5. Control Your Weight: Because children are still growing, maintaining the same weight for one to two years can allow children to grow into their excess weight. Catching a weight problem early will allow modifications before it’s too late.
6. Limit Soft Drinks: Drinking too many soft drinks can increase the chance a child will become obese. Extra calories in sweet drinks, fruit juices, soda and Kool-Aid can cause obesity. Choose water instead of soda.
7. Remember Less Food Can Sometimes Be More: The quantities and variety of foods in the home, as well as eating habits, establish an environment in which obesity may or may not occur. Serve smaller portions. Encourage your child to listen to his body and stop eating when he is full.

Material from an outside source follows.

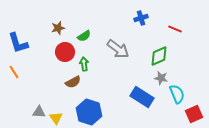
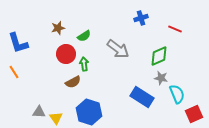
red circle: moved 1 px right, 2 px down
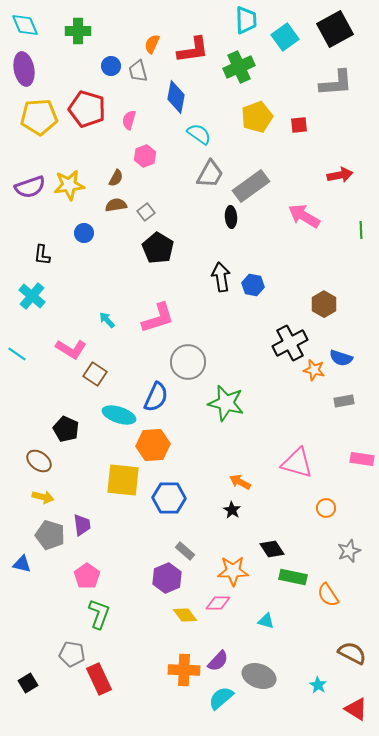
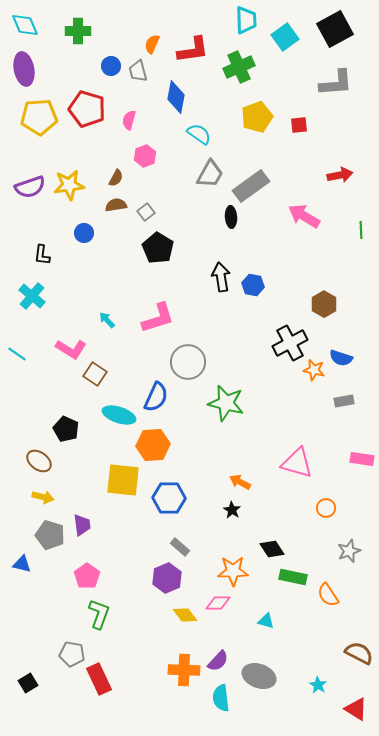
gray rectangle at (185, 551): moved 5 px left, 4 px up
brown semicircle at (352, 653): moved 7 px right
cyan semicircle at (221, 698): rotated 56 degrees counterclockwise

8. Don’t Use Food As An Emotional Crutch: Don’t use food as “comfort” to make a child feel better. Talk through emotional situations, rather than allowing kids to eat through them.
9. Act As A Role Model: It’s difficult for children to stick to a diet or exercise plan if their parents are sitting on the couch with a bowl of chips and a sofa. Make healthy eating a family affair.
10. Change Your Diet: Decrease the amount of high-calorie “junk food,” such as potato chips, cookies, candy or cake, your family consumes. Add more fruits and vegetables like carrots, apples, grapes and peaches to their diet. Keep children away from fast and fatty foods.